The sweet spot prediction workflow consists of the analysis of measurements that classify samples into specific groups characterized by predictive patterns. The goal of the workflow is to predict the potential interest of areas that are located far from the wells by identifying sets of indicators that show clear trends that correlate with the best producing wells. These most relevant properties can be used as a training pattern, and the classification of samples can be expanded to the entire target region by exploring the nearest neighborhood of each sample to classify all points according to their similarities.

Relevant datasets can be log measurements, 3-D grid properties and seismic data. These data are integrated into one geomodel that can be divided into sub-areas depending on the global size of the studied area. Production data also are valuable to the workflow, but their variations in time can sometimes make their integration complex. To avoid this, it can be useful to deal with the data by different stages. Production data also can be translated into well properties, reflecting the productivity of each well across time and depth.

As part of the workflow, all well data are first quality-controlled to ensure that outliers don’t create unnecessary noise. The grid created from structural maps and limiting the reservoir areas is then populated with properties derived from both well data and seismic attributes. Such properties include fracture density, rock brittleness, and gas saturation or thickness maps.

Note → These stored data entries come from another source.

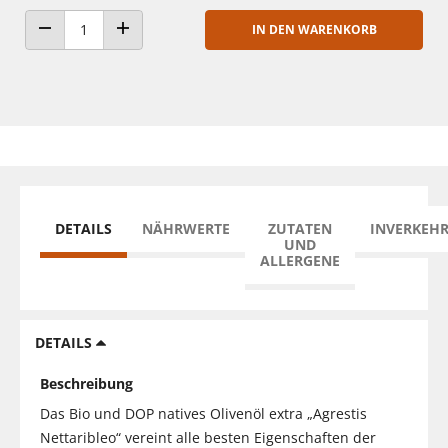
IN DEN WARENKORB
ANZAHL VERRINGERN
ANZAHL ERHÖHEN
DETAILS
NÄHRWERTE
ZUTATEN
INVERKEH
UND
ALLERGENE
DETAILS
Beschreibung
Das Bio und DOP natives Olivenöl extra „Agrestis
Nettaribleo“ vereint alle besten Eigenschaften der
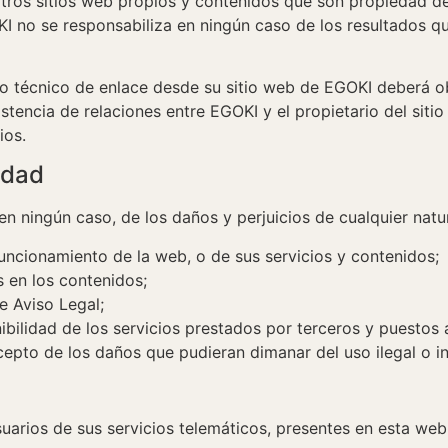
ros sitios web propios y contenidos que son propiedad de 
OKI no se responsabiliza en ningún caso de los resultados 
o técnico de enlace desde su sitio web de EGOKI deberá obt
tencia de relaciones entre EGOKI y el propietario del sitio 
ios.
idad
n ningún caso, de los daños y perjuicios de cualquier natu
funcionamiento de la web, o de sus servicios y contenidos;
s en los contenidos;
te Aviso Legal;
ponibilidad de los servicios prestados por terceros y puestos
epto de los daños que pudieran dimanar del uso ilegal o i
uarios de sus servicios telemáticos, presentes en esta web 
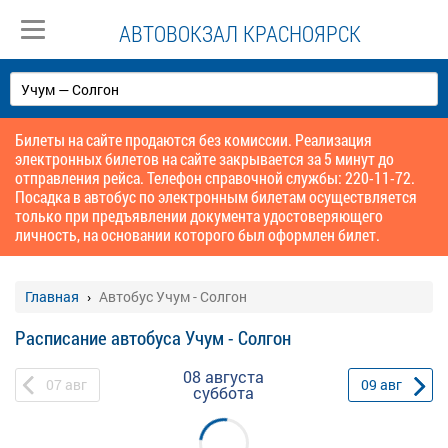
АВТОВОКЗАЛ КРАСНОЯРСК
Билеты на сайте продаются без комиссии. Реализация
электронных билетов на сайте закрывается за 5 минут до
отправления рейса. Телефон справочной службы: 220-11-72.
Посадка в автобус по электронным билетам осуществляется
только при предъявлении документа удостоверяющего
личность, на основании которого был оформлен билет.
Главная
Автобус Учум - Солгон
Расписание автобуса Учум - Солгон
08 августа
07
авг
09
авг
суббота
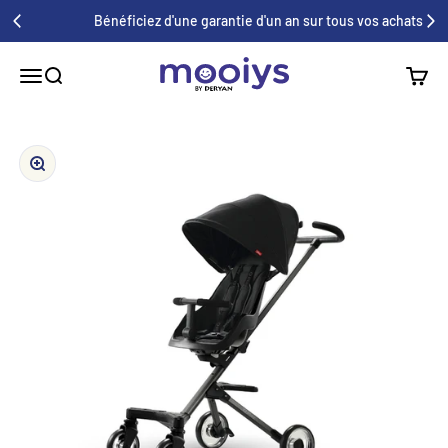
Au contenu
Bénéficiez d'une garantie d'un an sur tous vos achats
Mooiys
Menu
Recherche
Panier
Zoom avant/arrière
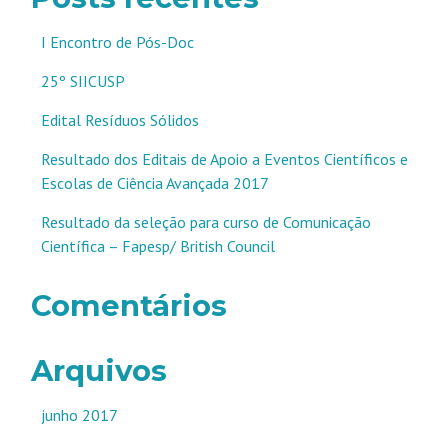
I Encontro de Pós-Doc
25º SIICUSP
Edital Resíduos Sólidos
Resultado dos Editais de Apoio a Eventos Científicos e
Escolas de Ciência Avançada 2017
Resultado da seleção para curso de Comunicação
Científica – Fapesp/ British Council
Comentários
Arquivos
junho 2017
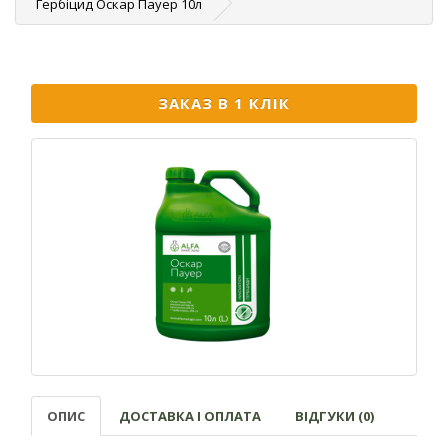
Гербіцид Оскар Пауер 10л
ЗАКАЗ В 1 КЛІК
ОПИС
ДОСТАВКА І ОПЛАТА
ВІДГУКИ (0)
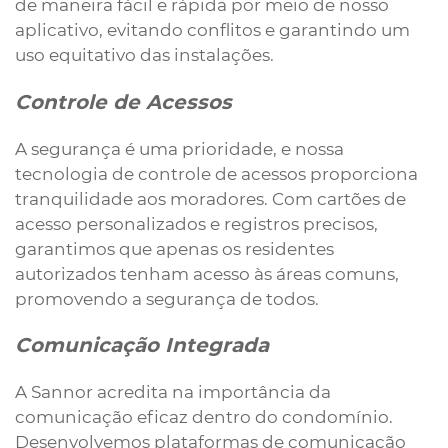
de maneira fácil e rápida por meio de nosso
aplicativo, evitando conflitos e garantindo um
uso equitativo das instalações.
Controle de Acessos
A segurança é uma prioridade, e nossa
tecnologia de controle de acessos proporciona
tranquilidade aos moradores. Com cartões de
acesso personalizados e registros precisos,
garantimos que apenas os residentes
autorizados tenham acesso às áreas comuns,
promovendo a segurança de todos.
Comunicação Integrada
A Sannor acredita na importância da
comunicação eficaz dentro do condomínio.
Desenvolvemos plataformas de comunicação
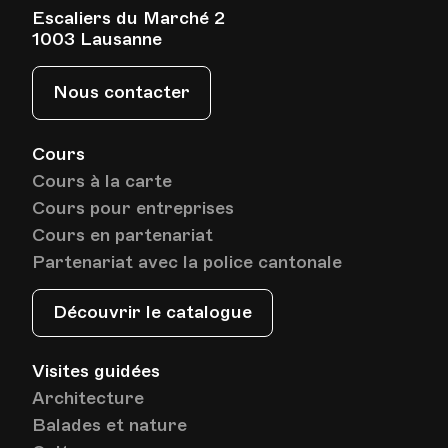
HEP - Haute Ecole Pédagogique
Escaliers du Marché 2
Lieu
1005, Lausanne
1003 Lausanne
Av. de Cour 33
Nous contacter
Date
Heure
14.01.2027
18.00
Cours
Cours à la carte
HEP - Haute Ecole Pédagogique
Cours pour entreprises
Lieu
1005, Lausanne
Av. de Cour 33
Cours en partenariat
Partenariat avec la police cantonale
Découvrir le catalogue
Date
Heure
21.01.2027
18.00
Visites guidées
HEP - Haute Ecole Pédagogique
Lieu
1005, Lausanne
Architecture
Av. de Cour 33
Balades et nature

The next stage involves defining the training set and applying the classification algorithm. The classification process is based on user-defined selection, and specialized analytical tools can be used to determine a reduced but optimal number of explanatory variables, including, for example, fracture density, total organic carbon and shale thickness. Working with a low number of explanatory variables makes the algorithm more robust and reduces the computational cost without sacrificing precision. Through the identification of similar patterns in areas with low well control, sweet-spot likelihood maps can then be generated.

After the algorithm is run, the classification of the area of interest can be separated into two different classes: a potential sweet spot vs. a nonsweet spot. The probability of the class to be correctly computed is then calculated, providing indications on the quality of the prediction. This is particularly important during risk assessment phases, in which several scenarios can be envisaged as a prelude to decision-making. 

Through a step-by-step integrated and multidisciplinary workflow and the use of predictive analytic tools and machine-learning algorithms, datasets can be generated from unconventional reservoirs. They can be mined to their maximum potential to identify sweet spots and deliver improved decision-making on where to drill, what production strategies to adopt and how to unlock the value of operator assets. In this way the relevance of geomodels can be enforced, classification algorithms can be used to capture complex interplays and predictive analytics can optimize unconventional reservoir investments.